Exercise goal: Each line of the data below containing "логистической" needs to be listed.

Saved entries:
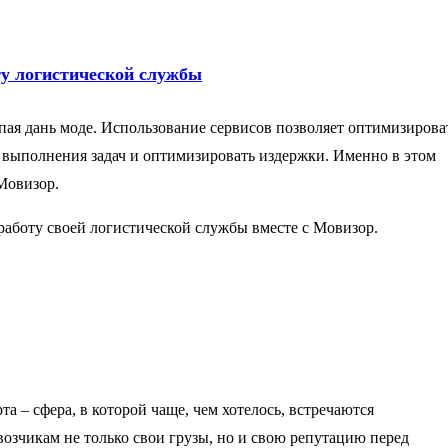
ту логистической службы
пая дань моде. Использование сервисов позволяет оптимизирова
 выполнения задач и оптимизировать издержки. Именно в этом
Мовизор.
 работу своей логистической службы вместе с Мовизор.
а – сфера, в которой чаще, чем хотелось, встречаются
зчикам не только свои грузы, но и свою репутацию перед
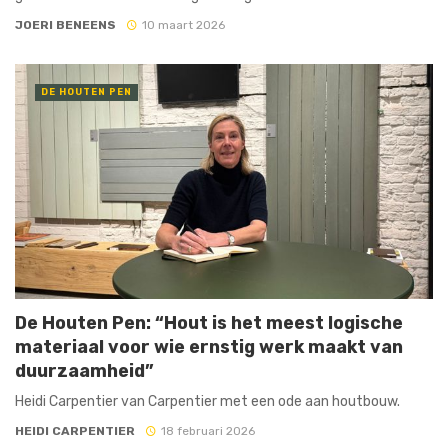
JOERI BENEENS
10 maart 2026
DE HOUTEN PEN
De Houten Pen: “Hout is het meest logische
materiaal voor wie ernstig werk maakt van
duurzaamheid”
Heidi Carpentier van Carpentier met een ode aan houtbouw.
HEIDI CARPENTIER
18 februari 2026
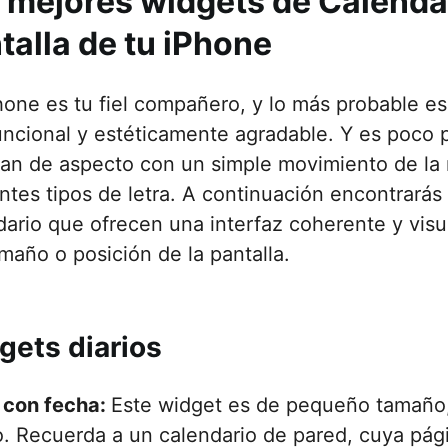
 mejores widgets de Calendar
talla de tu iPhone
hone es tu fiel compañero, y lo más probable es
uncional y estéticamente agradable. Y es poco 
an de aspecto con un simple movimiento de la
entes tipos de letra. A continuación encontrará
dario que ofrecen una interfaz coherente y vis
amaño o posición de la pantalla.
gets diarios
 con fecha:
Este widget es de pequeño tamaño,
o. Recuerda a un calendario de pared, cuya pág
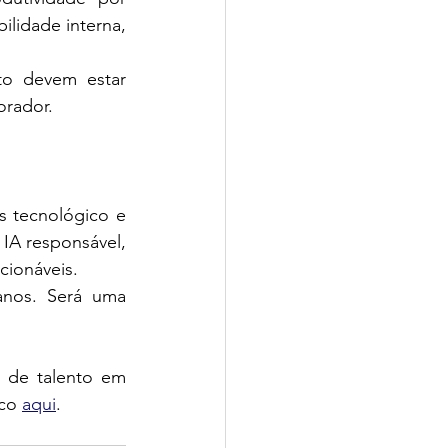
ilidade interna, 
o devem estar 
orador.
s tecnológico e 
A responsável, 
cionáveis.
nos. Será uma 
 de talento em 
co 
aqui
.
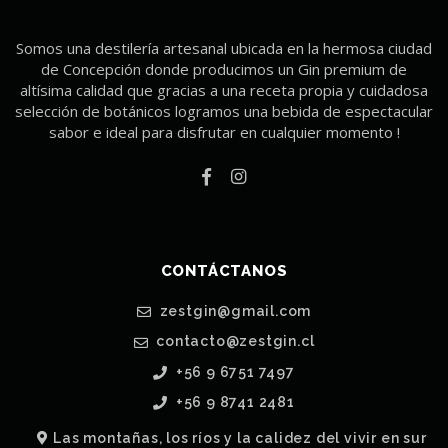
Somos una destilería artesanal ubicada en la hermosa ciudad
de Concepción donde producimos un Gin premium de
altísima calidad que gracias a una receta propia y cuidadosa
selección de botánicos logramos una bebida de espectacular
sabor e ideal para disfrutar en cualquier momento !
CONTÁCTANOS
zestgin@gmail.com
contacto@zestgin.cl
+56 9 6751 7497
+56 9 8741 2481
Las montañas, los ríos y la calidez del vivir en sur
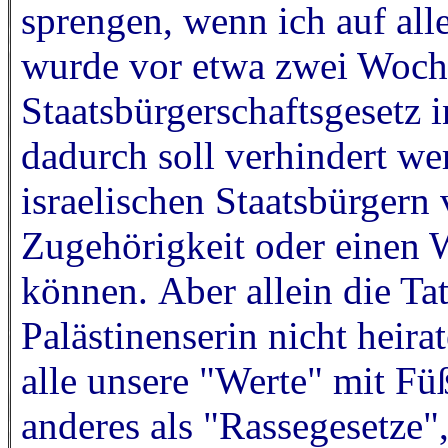
sprengen, wenn ich auf all
wurde vor etwa zwei Woch
Staatsbürgerschaftsgesetz i
dadurch soll verhindert wer
israelischen Staatsbürgern 
Zugehörigkeit oder einen W
können. Aber allein die Tat
Palästinenserin nicht heirat
alle unsere "Werte" mit Füß
anderes als "Rassegesetze",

Answer to this exercise:
ту логистической службы
 работу своей логистической службы вместе с Мовизор.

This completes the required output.